EXERCISE MATERIAL Start Marker

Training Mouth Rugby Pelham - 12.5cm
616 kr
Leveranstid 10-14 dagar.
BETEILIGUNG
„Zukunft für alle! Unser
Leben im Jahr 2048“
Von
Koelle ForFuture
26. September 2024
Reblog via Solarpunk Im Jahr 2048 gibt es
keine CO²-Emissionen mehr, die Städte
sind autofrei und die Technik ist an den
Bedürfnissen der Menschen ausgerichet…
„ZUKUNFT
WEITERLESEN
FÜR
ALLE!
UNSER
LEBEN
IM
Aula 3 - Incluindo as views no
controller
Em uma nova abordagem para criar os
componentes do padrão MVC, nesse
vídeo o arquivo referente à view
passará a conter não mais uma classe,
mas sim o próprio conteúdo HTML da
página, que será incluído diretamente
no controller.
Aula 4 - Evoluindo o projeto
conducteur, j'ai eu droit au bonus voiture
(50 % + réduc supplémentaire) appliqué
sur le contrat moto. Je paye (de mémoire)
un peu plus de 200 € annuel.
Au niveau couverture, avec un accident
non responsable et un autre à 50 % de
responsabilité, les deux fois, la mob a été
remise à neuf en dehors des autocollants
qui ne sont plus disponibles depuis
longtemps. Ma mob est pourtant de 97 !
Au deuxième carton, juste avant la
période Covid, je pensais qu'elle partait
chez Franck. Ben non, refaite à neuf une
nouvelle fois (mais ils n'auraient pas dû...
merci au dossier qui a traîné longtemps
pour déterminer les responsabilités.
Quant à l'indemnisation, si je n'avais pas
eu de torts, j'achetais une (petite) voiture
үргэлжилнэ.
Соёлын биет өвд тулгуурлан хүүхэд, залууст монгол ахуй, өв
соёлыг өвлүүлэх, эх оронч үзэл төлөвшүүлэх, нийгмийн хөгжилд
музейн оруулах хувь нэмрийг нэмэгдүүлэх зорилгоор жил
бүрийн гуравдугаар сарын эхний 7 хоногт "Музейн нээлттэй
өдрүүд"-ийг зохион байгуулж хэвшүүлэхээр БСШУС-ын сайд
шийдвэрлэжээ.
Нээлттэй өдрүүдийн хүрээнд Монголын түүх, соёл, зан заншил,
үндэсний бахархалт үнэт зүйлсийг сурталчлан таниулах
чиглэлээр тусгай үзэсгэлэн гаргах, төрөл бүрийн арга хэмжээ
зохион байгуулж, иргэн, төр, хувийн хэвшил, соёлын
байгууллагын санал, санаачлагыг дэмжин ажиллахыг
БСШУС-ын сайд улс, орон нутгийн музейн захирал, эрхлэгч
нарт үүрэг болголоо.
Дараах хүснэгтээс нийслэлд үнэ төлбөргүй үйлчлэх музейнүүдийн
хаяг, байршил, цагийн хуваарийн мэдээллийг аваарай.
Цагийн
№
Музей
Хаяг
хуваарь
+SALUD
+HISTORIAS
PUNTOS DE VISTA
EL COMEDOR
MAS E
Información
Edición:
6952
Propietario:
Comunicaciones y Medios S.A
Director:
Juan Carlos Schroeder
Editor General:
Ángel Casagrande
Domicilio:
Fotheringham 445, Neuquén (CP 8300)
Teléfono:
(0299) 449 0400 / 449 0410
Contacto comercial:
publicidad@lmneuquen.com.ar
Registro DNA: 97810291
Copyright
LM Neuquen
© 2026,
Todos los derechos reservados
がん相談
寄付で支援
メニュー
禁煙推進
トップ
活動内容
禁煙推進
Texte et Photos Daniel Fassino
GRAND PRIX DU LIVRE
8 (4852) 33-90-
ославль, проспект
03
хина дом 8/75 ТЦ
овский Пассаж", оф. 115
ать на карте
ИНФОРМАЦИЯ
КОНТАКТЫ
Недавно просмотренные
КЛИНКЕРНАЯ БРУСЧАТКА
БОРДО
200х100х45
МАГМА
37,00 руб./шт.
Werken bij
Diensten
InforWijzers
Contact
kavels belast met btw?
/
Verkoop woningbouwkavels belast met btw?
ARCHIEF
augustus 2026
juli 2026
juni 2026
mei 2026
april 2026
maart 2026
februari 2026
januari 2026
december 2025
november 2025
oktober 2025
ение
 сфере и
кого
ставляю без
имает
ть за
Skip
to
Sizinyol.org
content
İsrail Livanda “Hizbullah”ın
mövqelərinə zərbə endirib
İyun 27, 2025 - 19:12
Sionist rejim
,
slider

EXERCISE MATERIAL End Marker

▸ **ABOUT THIS EXERCISE**:
Pull together all lines from the data that mention the word "mais".

▸ **YOUR SOLUTION**:
passará a conter não mais uma classe,
nouvelle fois (mais ils n'auraient pas dû...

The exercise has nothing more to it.